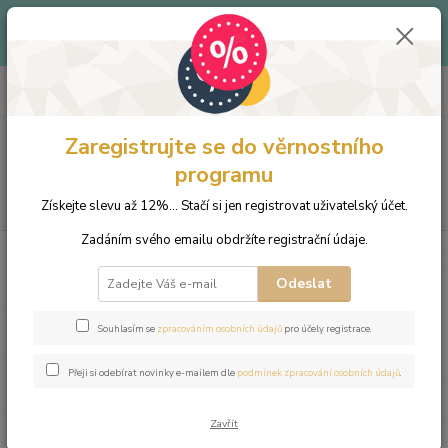
Až -40% - Objevte produkty v letním outletu za skvělé ceny!
Platí do vyprodání zásob.
0
ks
+420 703 333 536
CZK
za
0 Kč
(Po-Pá, 9-15:30 hod.)
Zaregistrujte se do věrnostního
Menu
programu
Hledat
Získejte slevu až 12%... Stačí si jen registrovat uživatelský účet.
Zadáním svého emailu obdržíte registrační údaje.
Úvod
Šperky
Sady šperků
Ocelový minimalistický set s krystaly
Swarovski - White Opal
Odeslat
Ocelový minimalistický set s
Souhlasím se
zpracováním osobních údajů
pro účely registrace.
krystaly Swarovski - White Opal
Přeji si odebírat novinky e-mailem dle
podmínek zpracování osobních údajů
.
Zavřít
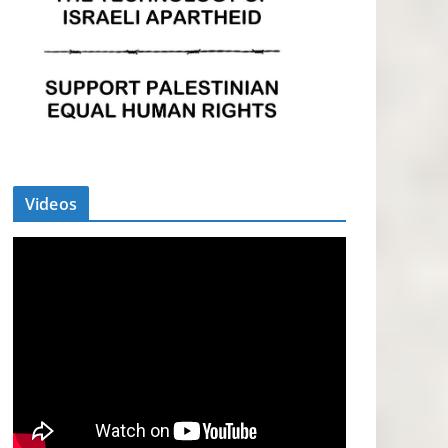
Videos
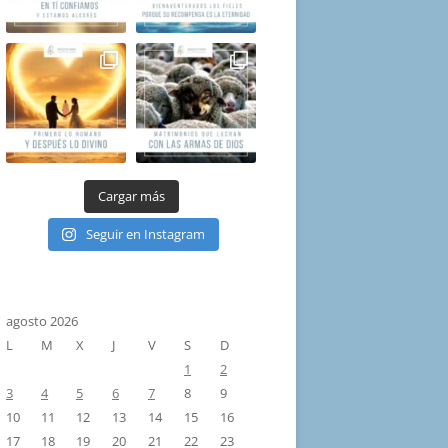
Cargar más
Seguir en Instagram
agosto 2026
L
M
X
J
V
S
D
1
2
3
4
5
6
7
8
9
10
11
12
13
14
15
16
17
18
19
20
21
22
23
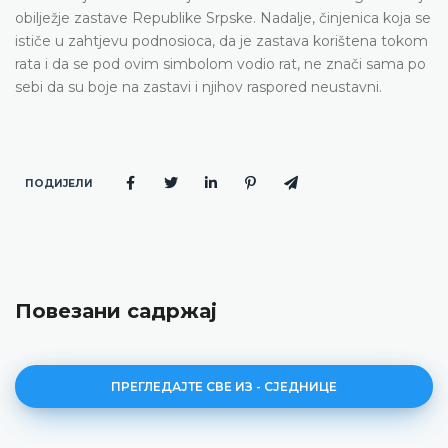
obilježje zastave Republike Srpske. Nadalje, činjenica koja se
ističe u zahtjevu podnosioca, da je zastava korištena tokom
rata i da se pod ovim simbolom vodio rat, ne znači sama po
sebi da su boje na zastavi i njihov raspored neustavni.
ПОДИЈЕЛИ
Повезани садржај
ПРЕГЛЕДАЈТЕ СВЕ ИЗ - СЈЕДНИЦЕ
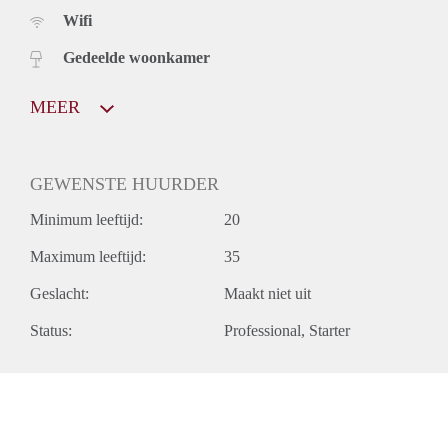
Wifi
Gedeelde woonkamer
MEER
GEWENSTE HUURDER
Minimum leeftijd:
20
Maximum leeftijd:
35
Geslacht:
Maakt niet uit
Status:
Professional
Starter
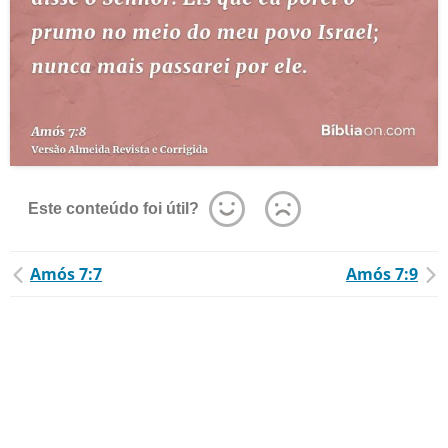
Este conteúdo foi útil?
Amós 7:7
Amós 7:9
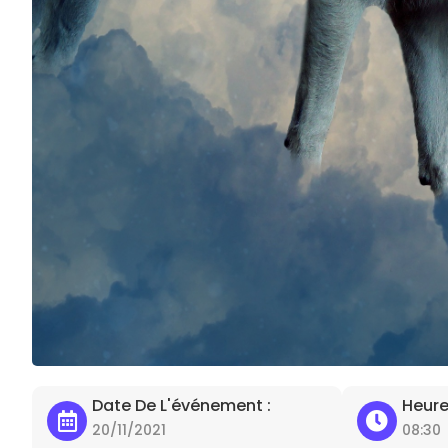
Date De L'événement :
Heure
20/11/2021
08:30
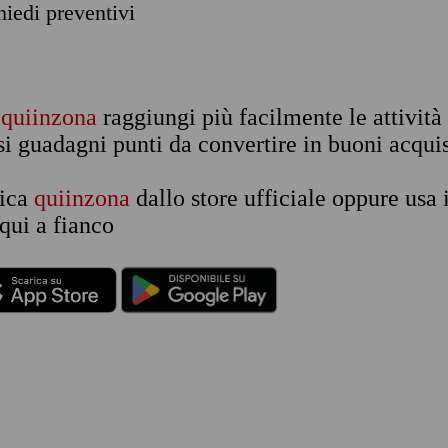
chiedi preventivi
n
quiinzona
raggiungi più facilmente le attività
si guadagni punti da convertire in buoni acquis
rica
quiinzona
dallo store ufficiale oppure usa 
qui a fianco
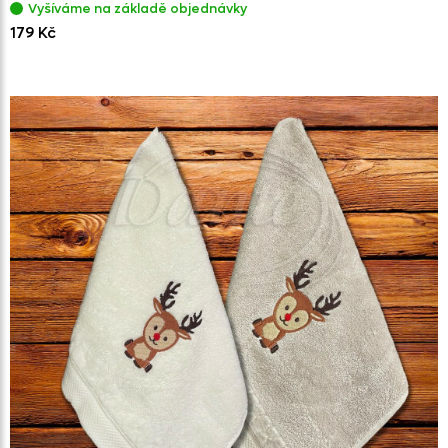
Vyšíváme na základě objednávky
179 Kč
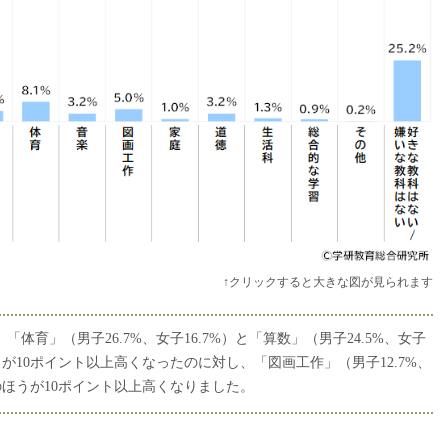
↑クリックすると大きな図が見られます
体育」（男子26.7%、女子16.7%）と「算数」（男子24.5%、女子
うが10ポイント以上高くなったのに対し、「図画工作」（男子12.7%、
のほうが10ポイント以上高くなりました。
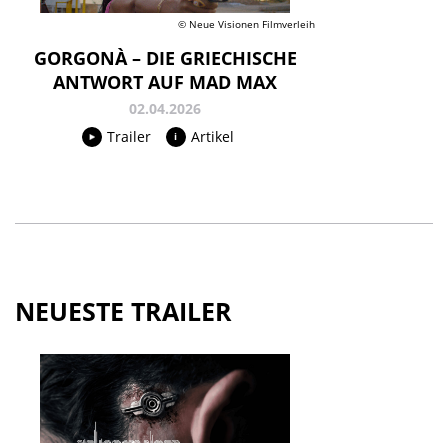
© Neue Visionen Filmverleih
GORGONÀ – DIE GRIECHISCHE
ANTWORT AUF MAD MAX
02.04.2026
Trailer
Artikel
NEUESTE TRAILER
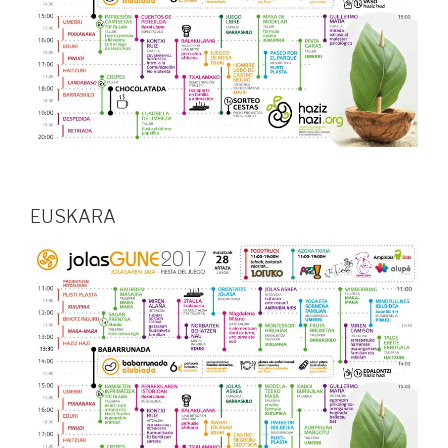
EUSKARA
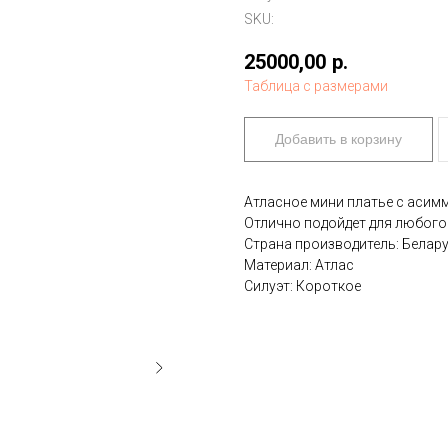
SKU:
25000,00
р.
Таблица с размерами
Добавить в корзину
Атласное мини платье с асим
Отлично подойдет для любого
Страна производитель: Белар
Материал: Атлас
Силуэт: Короткое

_WHAT IS REQUIRED_:
Every line of the data that holds "minimalistický" should be counted, and only the total given.

_ANSWER FOR THIS EXERCISE_:
2